---
license: openrail
pipeline_tag: text-to-image
datasets:
- HuggingFaceTB/everyday-conversations-llama3.1-2k
language:
- ab
metrics:
- bertscore
base_model: microsoft/Phi-3.5-vision-instruct
library_name: espnet
tags:
- art
---
# ImageDream Model Card

This model card focuses on the model associated with the [ImageDream paper](https://image-dream.github.io/)

See also: https://github.com/ByteDance/ImageDream for code base.

## Description of Files

sd-v2.1-base-4view-ipmv.pt

- the ImageDream-Pixel diffusion model fine-tuned from [MVDream v2.1](https://huggingface.co/MVDream/MVDream)
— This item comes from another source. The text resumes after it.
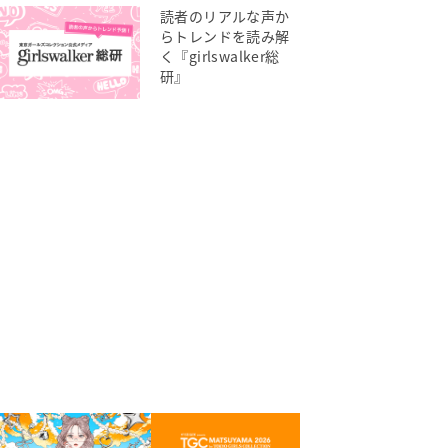
読者のリアルな声か
らトレンドを読み解
く『girlswalker総
研』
sd-v2.1-base-4view-ipmv-local.pt

- the ImageDream diffusion model without pixel-controller tuned from [MVDream v2.1](https://huggingface.co/MVDream/MVDream)

## Citation

```
@article{wang2023imagedream,
  title={ImageDream: Image-Prompt Multi-view Diffusion for 3D Generation},
  author={Wang, Peng and Shi, Yichun},
  journal={arXiv preprint arXiv:2312.02201},
  year={2023}
}
```

## Misuse, Malicious Use, and Out-of-Scope Use

The model should not be used to intentionally create or disseminate images that create hostile or alienating environments for people. This includes generating images that people would foreseeably find disturbing, distressing, or offensive; or content that propagates historical or current stereotypes.